Schließung von GÜST durch die VR Polen
13. Mai 1976
Hinweise im Zusammenhang mit der Schließung von Grenzübergangsstellen für den pass- und visafreien Reiseverkehr zwischen der DDR und der VR Polen [Bericht O/26c]
Nach dem MfS vorliegenden Informationen werden die seitens der Organe der VR Polen einseitig eingeleiteten Seuchenschutz-Maßnahmen an allen Grenzübergangsstellen fortgesetzt. Die Schließung der bekannten Grenzübergangsstellen für den pass- und visafreien Reiseverkehr wird ebenfalls aufrechterhalten.
Wie am 10. Mai 1976 bekannt wurde, werden auch auf dem internationalen Flughafen Warschau Seuchenschutzmaßnahmen durchgeführt, denen sich alle Flugpassagiere unterziehen müssen, die aus der DDR kommen bzw.

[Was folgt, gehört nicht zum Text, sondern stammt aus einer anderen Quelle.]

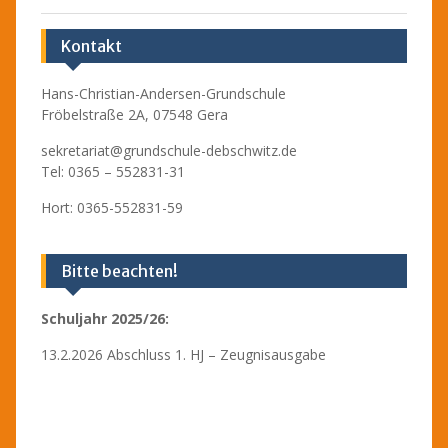
Kontakt
Hans-Christian-Andersen-Grundschule
Fröbelstraße 2A, 07548 Gera
sekretariat@grundschule-debschwitz.de
Tel: 0365 – 552831-31
Hort: 0365-552831-59
Bitte beachten!
Schuljahr 2025/26:
13.2.2026 Abschluss 1. HJ – Zeugnisausgabe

Zwischenaufenthalt in der DDR hatten.
Am 12. Mai 1976, in der Zeit zwischen 10.30 Uhr und 15.00 Uhr, wurden durch Mitarbeiter der Kontrollorgane an den Grenzübergangsstellen Ahlbeck, Linken, Pomellen, Gumience, Schwedt, Frankfurt/O. – Stadtbrücke und Autobahn – sowie Wilhelm-Pieck-Stadt Guben entsprechend den getroffenen zentralen Festlegungen die Grenzkontrollorgane der VR Polen von den angewiesenen Maßnahmen der DDR zur zeitweiligen Schließung dieser Grenzübergangsstellen für den pass- und visafreien Reiseverkehr in beiden Richtungen in Kenntnis gesetzt.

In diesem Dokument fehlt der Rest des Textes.